1. **Missing Values**: deletion (row/column) vs imputation (defaults, mean/median/mode)
2. **Feature Scaling**: normalization (min-max), standardization (z-score), log scaling
3. **Discretization/Bucketing**: continuous → categorical (with age bucketing example)
4. **Encoding Categorical Features**: integer encoding, one-hot encoding, embedding learning

Each operation includes pros and cons as specified in the chapter.

---

## Meta Interview Signal

| Level | Expectations |
|-------|-------------|
| **E5** | Knows all operations and when to use each. Can implement them. Understands pros/cons. |
| **E6** | Discusses feature engineering at scale (batch vs online features). Proposes feature store design. Considers feature drift and freshness. |

---

## Setup: Create Synthetic Dataset

In [None]:
import numpy as np
import pandas as pd
import matplotlib.pyplot as plt
from sklearn.preprocessing import MinMaxScaler, StandardScaler, LabelEncoder, OneHotEncoder
import warnings
warnings.filterwarnings('ignore')

np.random.seed(42)

# Create synthetic user engagement data (matching chapter examples)
n = 1000

raw_data = pd.DataFrame({
    'user_id': range(n),
    
    # Numerical features with various issues
    'age': np.random.choice(
        list(range(13, 80)) + [None], n, 
        p=[0.01]*67 + [0.33]  # 33% missing
    ),
    'watch_time_sec': np.random.exponential(300, n),  # Highly skewed
    'num_sessions': np.random.poisson(10, n),
    'follower_count': np.random.pareto(2, n) * 100,  # Power law, needs log
    
    # Categorical features
    'device': np.random.choice(['iOS', 'Android', 'Web', None], n, p=[0.35, 0.35, 0.25, 0.05]),
    'country': np.random.choice(['US', 'UK', 'IN', 'BR', 'DE', 'JP', 'FR', 'CA', 'AU', 'MX'], n),
    'content_category': np.random.choice(['sports', 'music', 'news', 'comedy', 'education', 'gaming'], n),
    
    # Target: did user engage? (like/share)
    'engaged': np.random.choice([0, 1], n, p=[0.7, 0.3])
})

# Convert age to numeric (with NaN)
raw_data['age'] = pd.to_numeric(raw_data['age'], errors='coerce')
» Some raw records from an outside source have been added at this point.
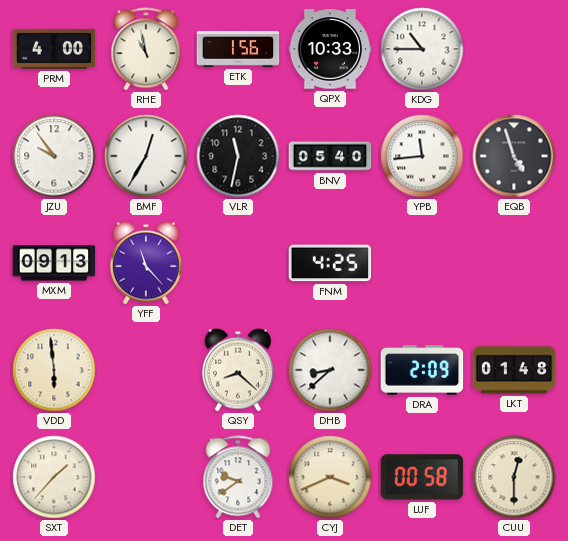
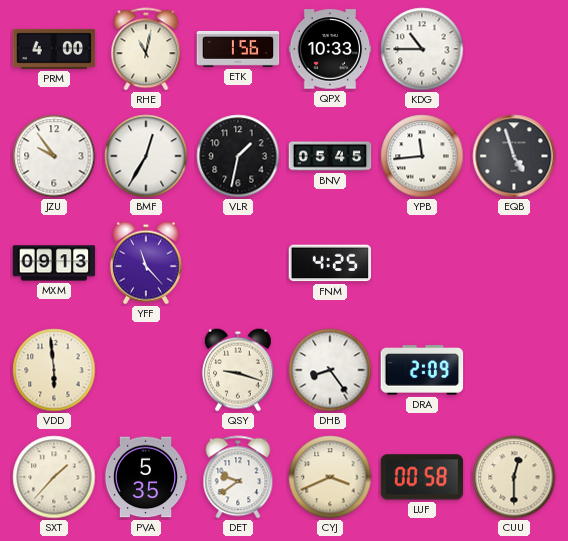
RHE: 10:58 -> 11:02
VLR: 11:32 -> 1:32
BNV: 05:40 -> 05:45
QSY: 8:22 -> 9:18
DHB: 8:38 -> 8:24
LKT: 01:48 -> none
PVA: none -> 5:35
print("RAW DATA OVERVIEW")
print("="*60)
print(f"Shape: {raw_data.shape}")
print(f"\nMissing values:")
print(raw_data.isnull().sum())
print(f"\nSample:")
print(raw_data.head(10))

---

## 1) Missing Values (Chapter Content)

The chapter specifies two approaches:

| Approach | Methods | Drawback |
|----------|---------|----------|
| **Deletion** | Row deletion, Column deletion | Reduces data quantity |
| **Imputation** | Defaults, Mean/Median/Mode | Introduces noise |

In [None]:
# Demonstrate missing value handling
print("="*60)
print("MISSING VALUES HANDLING (Chapter Methods)")
print("="*60)

df = raw_data.copy()
print(f"\nOriginal data: {len(df)} rows")
print(f"Missing values: age={df['age'].isnull().sum()}, device={df['device'].isnull().sum()}")

In [None]:
# Method 1: Row Deletion
print("\n" + "-"*40)
print("METHOD 1: Row Deletion")
print("-"*40)

df_row_deleted = df.dropna(subset=['age', 'device'])
rows_lost = len(df) - len(df_row_deleted)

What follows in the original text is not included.